Anyway I only want to take the edge off, not destroy the wonderful sound, or performance...
I will pack these, remove the end plate and insert and see what happens. If not good enough I will get another (smaller and cheaper) set and create a dog bone as you describe.
The "book" would certainly help explain all that's going on here.
First, you elected to run 6 individual pipes instead of merging say 123 together and 456 together which would have had a certain amount of natural cancelation pulses exiting the 2 pipes which would have been more homogenized, or merged all 6 into 1 would have created overlapping pulses with a certain amount of natural noise cancellation. So in effect you have 6 individual pulses every 2 revolutions and now have to try and dampen the pulses individually which is a little more of a problem. It's why a CBX at 10,000 rpm with a 6 in to 1 sounds like a formula 1 car and a Harley with 2 straight pipes sounds like a Massey Ferguson pulling a 3 furrow plow.
So back to your baffles- Preferably make them as long as you can fit in the exhaust tips and if you do the mod and dog bone them, you can try to pack the baffles a little looser to allow the glass matting a chance to "absorb" the sound waves thus neutralizing the sound by changing the sound energy to mechanical energy. The more holes in the baffle tubes, the better the ability of the sound waves to interact with the glass matting.
Something else to think about- different materials of different densities will absorb different frequencies of sound. You could try packing with mineral wool (as an example Rock wool insulation batting material. I can tell you that insulating a room with fiberglass pink and insulating a room with rock wool, the room with the rock wool is silent compared to the same size room with the fiberglass pink. The rock wool is also fire proof to 1900 F.

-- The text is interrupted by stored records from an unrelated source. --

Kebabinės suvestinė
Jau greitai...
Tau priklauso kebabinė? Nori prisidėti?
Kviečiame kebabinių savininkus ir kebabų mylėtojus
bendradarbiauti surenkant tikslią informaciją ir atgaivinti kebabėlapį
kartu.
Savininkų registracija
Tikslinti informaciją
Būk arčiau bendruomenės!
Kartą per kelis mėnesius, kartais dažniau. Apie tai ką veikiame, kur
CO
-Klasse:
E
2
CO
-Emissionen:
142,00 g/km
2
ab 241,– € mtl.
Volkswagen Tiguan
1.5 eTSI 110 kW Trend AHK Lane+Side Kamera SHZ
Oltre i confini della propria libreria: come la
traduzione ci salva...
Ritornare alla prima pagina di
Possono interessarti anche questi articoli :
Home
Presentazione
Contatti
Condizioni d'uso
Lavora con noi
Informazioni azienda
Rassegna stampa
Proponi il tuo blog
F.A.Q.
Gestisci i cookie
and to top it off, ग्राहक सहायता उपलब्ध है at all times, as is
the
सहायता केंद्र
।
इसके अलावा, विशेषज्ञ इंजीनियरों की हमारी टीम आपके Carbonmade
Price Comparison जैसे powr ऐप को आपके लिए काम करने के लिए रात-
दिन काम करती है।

Another option I was thinking about trying at some point is ceramic cloth as used on header wrap. It too will survive the heat and it also has a different density.

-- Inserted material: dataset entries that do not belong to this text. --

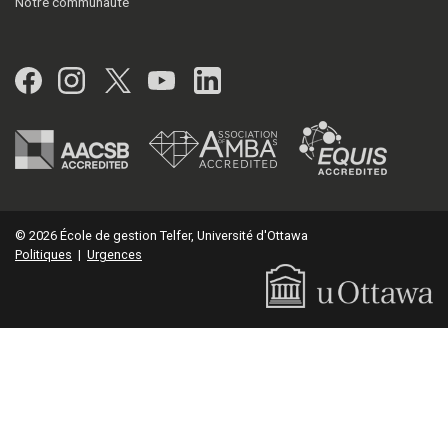
Notre communauté
Facebook
Instagram
Twitter
YouTube
LinkedIn
© 2026 École de gestion Telfer, Université d'Ottawa
Politiques
|
Urgences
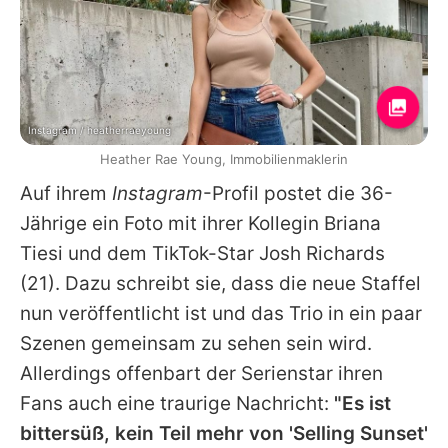
Instagram / heatherraeyoung
Heather Rae Young, Immobilienmaklerin
Auf ihrem
Instagram
-Profil postet die 36-
Jährige ein Foto mit ihrer Kollegin Briana
Tiesi und dem TikTok-Star
Josh Richards
(21). Dazu schreibt sie, dass die neue Staffel
nun veröffentlicht ist und das Trio in ein paar
Szenen gemeinsam zu sehen sein wird.
Allerdings offenbart der Serienstar ihren
Fans auch eine traurige Nachricht:
"Es ist
bittersüß, kein Teil mehr von 'Selling Sunset'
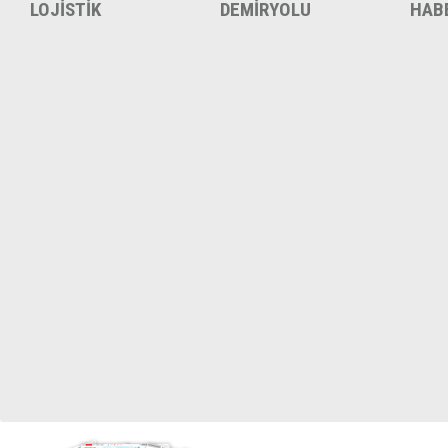
LOJİSTİK
DEMİRYOLU
HAB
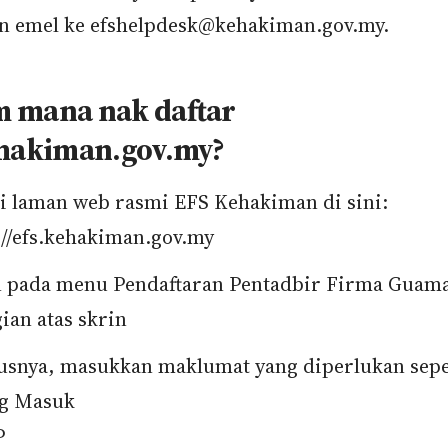
n emel ke efshelpdesk@kehakiman.gov.my.
 mana nak daftar
ehakiman.gov.my?
i laman web rasmi EFS Kehakiman di sini:
://efs.kehakiman.gov.my
 pada menu Pendaftaran Pentadbir Firma Guama
ian atas skrin
usnya, masukkan maklumat yang diperlukan sepe
og Masuk
P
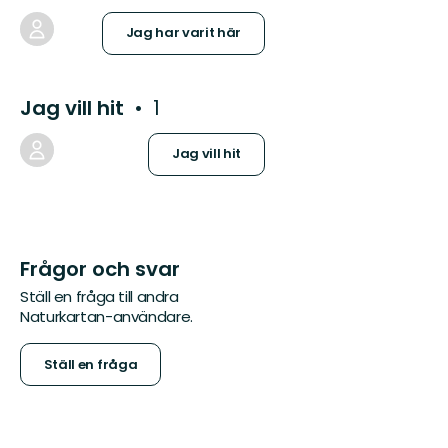
Jag har varit här
Jag vill hit
1
Jag vill hit
Frågor och svar
Ställ en fråga till andra
Naturkartan-användare.
Ställ en fråga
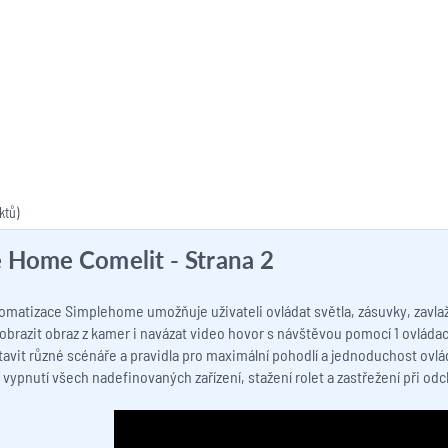
ktů)
e Home Comelit
- Strana 2
matizace Simplehome umožňuje uživateli ovládat světla, zásuvky, zavlažo
obrazit obraz z kamer i navázat video hovor s návštěvou pomocí 1 ovládací
tavit různé scénáře a pravidla pro maximální pohodlí a jednoduchost ovlá
vypnutí všech nadefinovaných zařízení, stažení rolet a zastřežení při od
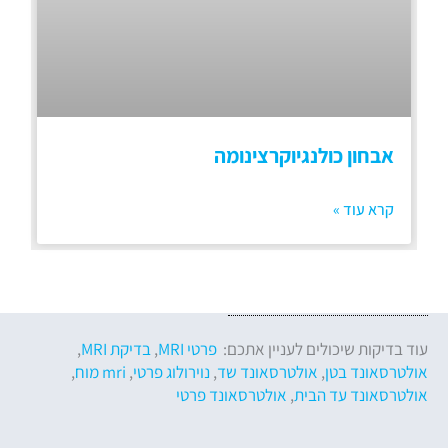
אבחון כולנגיוקרצינומה
קרא עוד »
עוד בדיקות שיכולים לעניין אתכם:
פרטי MRI
,
בדיקת MRI
,
אולטרסאונד בטן
,
אולטרסאונד שד
,
נוירולוג פרטי
,
mri מוח
,
אולטרסאונד עד הבית
,
אולטרסאונד פרטי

some aftermarket mufflers are packed with an assortment of different materials in order to enhance certain frequencies and diminish other frequencies. I remember reading an article about Honda going through different materials to build mufflers for the CBX 1000 and give it a unique muffled tone for marketing purposes.
Anyway, more for you to chew on.
Paul, the type of muffler you're describing, where a perforated tube is surrounded by packing, is called an absorption, or glass pack muffler. The packing absorbs the higher frequencies, leaving the lower frequencies, which is why they give a deeper sound to the exhaust when fitted. They do a fair job of silencing at lower rpms but the sound basically bypasses the packing at higher rpms. So they're fairly quiet at lower rpms & noisy at higher rpms. I'm with Kawboy, fit the longest perforated tubes with packing that you can. Something like Ebay item no. 163852944021 would be ideal if you could find them cheaper.

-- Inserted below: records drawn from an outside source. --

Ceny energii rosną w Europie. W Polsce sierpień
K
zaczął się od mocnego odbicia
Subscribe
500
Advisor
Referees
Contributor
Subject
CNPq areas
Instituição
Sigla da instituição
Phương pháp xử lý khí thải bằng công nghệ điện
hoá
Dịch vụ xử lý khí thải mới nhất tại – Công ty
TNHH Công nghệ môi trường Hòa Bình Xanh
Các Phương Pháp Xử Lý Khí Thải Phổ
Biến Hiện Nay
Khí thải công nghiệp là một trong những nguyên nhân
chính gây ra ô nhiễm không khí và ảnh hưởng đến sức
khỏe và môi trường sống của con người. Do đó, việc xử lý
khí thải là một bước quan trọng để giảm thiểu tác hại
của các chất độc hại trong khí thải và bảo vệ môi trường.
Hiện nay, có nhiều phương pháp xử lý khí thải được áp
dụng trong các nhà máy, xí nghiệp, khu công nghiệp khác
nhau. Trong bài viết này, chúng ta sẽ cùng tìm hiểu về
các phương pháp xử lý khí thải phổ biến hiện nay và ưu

Kawboy, I'm currently having some Helmholtz resonators (or J-pipes) made for my car to eliminate drone after a free-er flowing exhaust was fitted, using this handy online calculator I found
Phil wrote: Kawboy, I'm currently having some Helmholtz resonators (or J-pipes) made for my car to eliminate drone after a free-er flowing exhaust was fitted, using this handy online calculator I found
Nice ! Hope the resonance you're trying to eliminate is managed by the Helmholtz resonators. It's all in the math and Physics we learned in school and said at the time " I'll never use this shit" . When I got to the Nuclear plant, I used Trigonometry at least twice a week. Who da thunk ??
Kawboy wrote: First, you elected to run 6 individual pipes instead of merging say 123 together and 456 together which would have had a certain amount of natural cancelation pulses exiting the 2 pipes which would have been more homogenized, or merged all 6 into 1 would have created overlapping pulses with a certain amount of natural noise cancellation.
Nope, 123 go together into a collector and 456 go into another one, then from there three come out each side making in LOOK like it is six-into-six (I am so glad I got you fooled - exactly the effect I was looking for haha!). Colin went as far as calculating the volume of the original collector boxes to make sure there was enough 'room' for the sounds to cancel each other out. ... not sure if that worked... I did ask for him to put one or two baffles in there, but he didn't.
If it is loud when riding I'm not too bothered about, its the idling and pulling away that my neighbour don't like, so thats what I want to reduce.
I have not yet received the wadding. I'll post when I'm done.